### DATA LISTING:
════════════════

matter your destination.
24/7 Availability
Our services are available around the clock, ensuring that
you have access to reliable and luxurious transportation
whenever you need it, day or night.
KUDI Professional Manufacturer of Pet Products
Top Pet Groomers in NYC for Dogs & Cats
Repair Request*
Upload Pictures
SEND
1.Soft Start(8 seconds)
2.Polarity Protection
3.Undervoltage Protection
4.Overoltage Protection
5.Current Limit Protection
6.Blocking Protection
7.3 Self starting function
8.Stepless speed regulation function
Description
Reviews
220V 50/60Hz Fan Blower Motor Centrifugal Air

════════════════

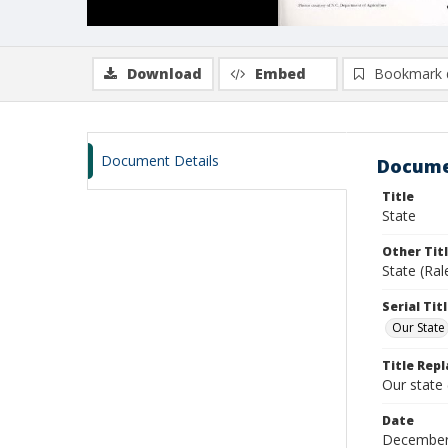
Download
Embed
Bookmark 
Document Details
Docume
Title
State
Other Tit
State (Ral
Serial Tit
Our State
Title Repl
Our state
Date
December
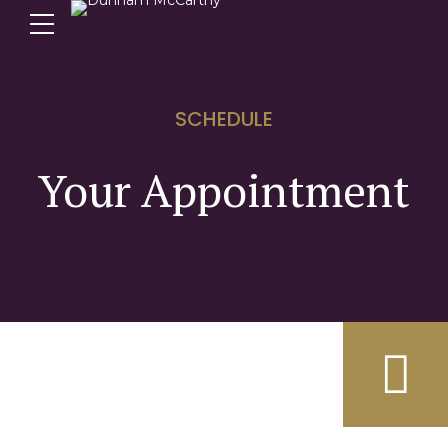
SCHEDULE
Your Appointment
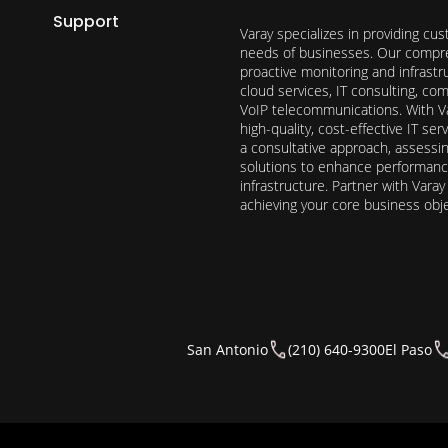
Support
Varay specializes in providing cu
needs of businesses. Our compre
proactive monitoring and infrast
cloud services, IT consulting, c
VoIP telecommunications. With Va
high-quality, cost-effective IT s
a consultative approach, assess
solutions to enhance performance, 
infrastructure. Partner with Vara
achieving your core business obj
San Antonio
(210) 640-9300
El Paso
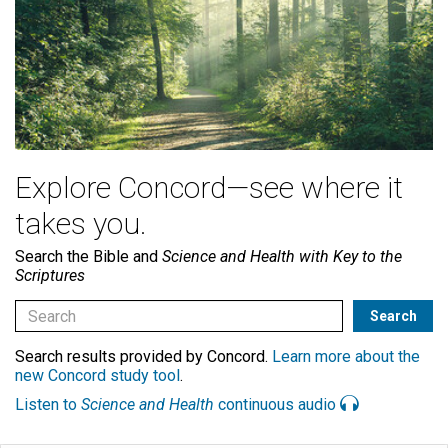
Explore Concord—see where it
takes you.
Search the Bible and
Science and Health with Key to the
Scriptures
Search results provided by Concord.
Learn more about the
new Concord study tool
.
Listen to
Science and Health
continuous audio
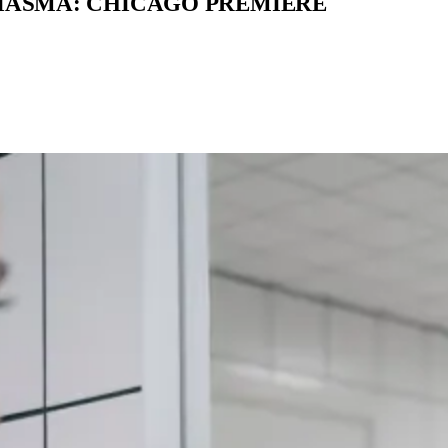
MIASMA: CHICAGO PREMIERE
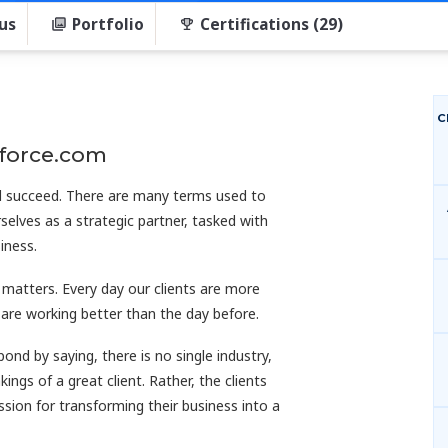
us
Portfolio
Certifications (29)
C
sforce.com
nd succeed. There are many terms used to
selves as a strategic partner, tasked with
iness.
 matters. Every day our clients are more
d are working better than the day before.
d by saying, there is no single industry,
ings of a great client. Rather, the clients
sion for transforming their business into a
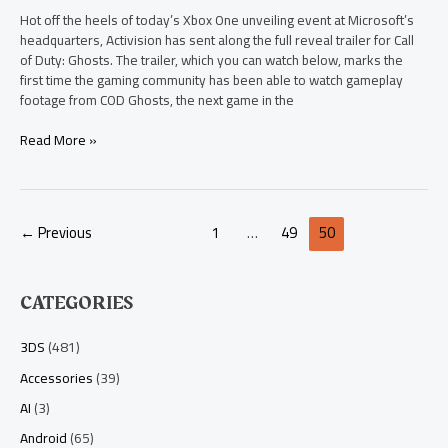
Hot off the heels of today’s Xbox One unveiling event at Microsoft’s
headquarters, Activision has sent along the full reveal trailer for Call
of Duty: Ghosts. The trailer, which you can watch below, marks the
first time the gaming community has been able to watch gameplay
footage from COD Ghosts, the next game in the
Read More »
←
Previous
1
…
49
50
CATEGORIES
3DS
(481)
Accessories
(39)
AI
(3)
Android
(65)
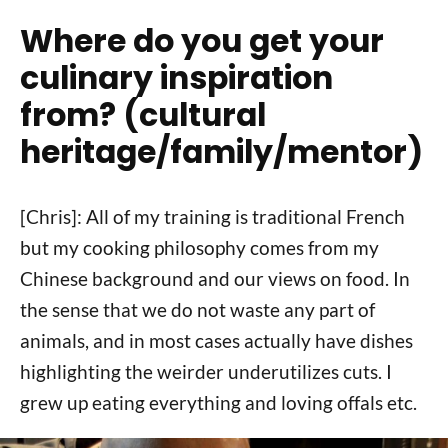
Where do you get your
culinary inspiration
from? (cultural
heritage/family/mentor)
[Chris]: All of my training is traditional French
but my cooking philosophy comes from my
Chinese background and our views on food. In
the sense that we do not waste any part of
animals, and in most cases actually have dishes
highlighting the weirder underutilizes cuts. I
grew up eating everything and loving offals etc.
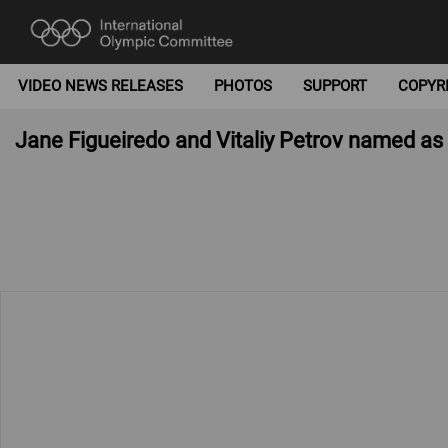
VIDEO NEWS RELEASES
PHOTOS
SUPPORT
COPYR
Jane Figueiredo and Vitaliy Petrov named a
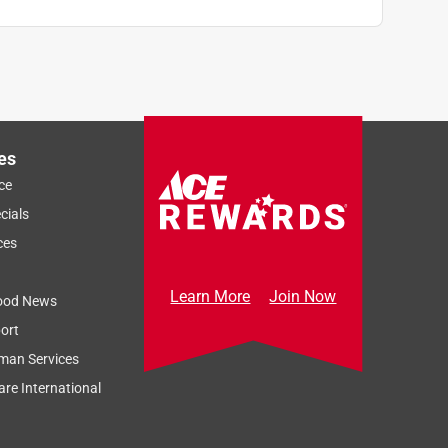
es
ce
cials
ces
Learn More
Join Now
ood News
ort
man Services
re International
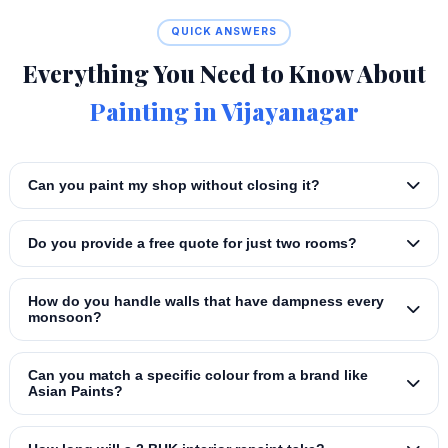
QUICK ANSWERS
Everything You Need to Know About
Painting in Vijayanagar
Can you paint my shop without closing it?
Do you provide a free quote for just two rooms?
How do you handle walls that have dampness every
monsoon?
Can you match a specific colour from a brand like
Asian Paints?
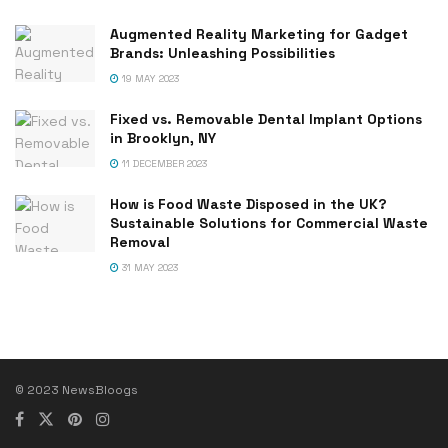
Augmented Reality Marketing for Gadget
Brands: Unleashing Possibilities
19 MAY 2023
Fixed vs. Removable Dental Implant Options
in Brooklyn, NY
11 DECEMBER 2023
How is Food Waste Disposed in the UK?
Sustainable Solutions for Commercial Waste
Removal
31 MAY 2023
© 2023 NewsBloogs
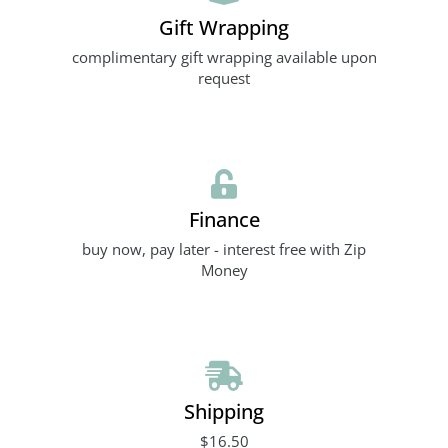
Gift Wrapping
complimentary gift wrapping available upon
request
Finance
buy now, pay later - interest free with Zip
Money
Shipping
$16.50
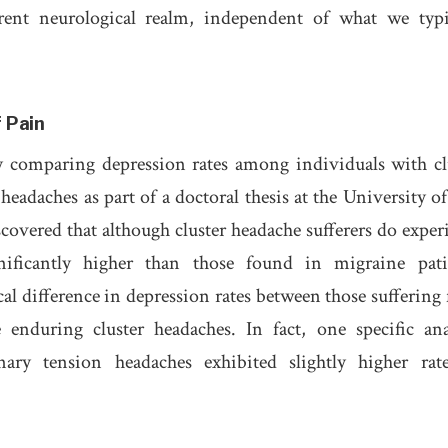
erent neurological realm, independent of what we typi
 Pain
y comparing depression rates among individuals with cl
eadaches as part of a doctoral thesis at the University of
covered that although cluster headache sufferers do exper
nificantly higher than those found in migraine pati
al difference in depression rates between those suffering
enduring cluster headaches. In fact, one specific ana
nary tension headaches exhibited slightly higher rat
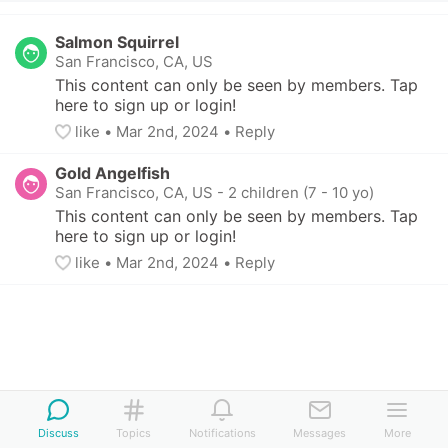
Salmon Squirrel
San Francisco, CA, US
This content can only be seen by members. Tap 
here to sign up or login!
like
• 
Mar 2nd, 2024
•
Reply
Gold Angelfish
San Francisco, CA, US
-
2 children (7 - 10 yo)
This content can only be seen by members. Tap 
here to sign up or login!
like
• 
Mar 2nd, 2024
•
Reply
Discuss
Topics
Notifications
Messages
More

════════════════

### EXERCISE AIM:
Above are some records. Output exactly the lines from the one that contains "19 MAY 2023" to the one that contains "complimentary gift wrapping available upon", keeping both, and omit the pictures.

### FINISHED EXERCISE:
19 MAY 2023
Fixed vs. Removable Dental Implant Options
in Brooklyn, NY
11 DECEMBER 2023
How is Food Waste Disposed in the UK?
Sustainable Solutions for Commercial Waste
Removal
31 MAY 2023
© 2023 NewsBloogs
Gift Wrapping
complimentary gift wrapping available upon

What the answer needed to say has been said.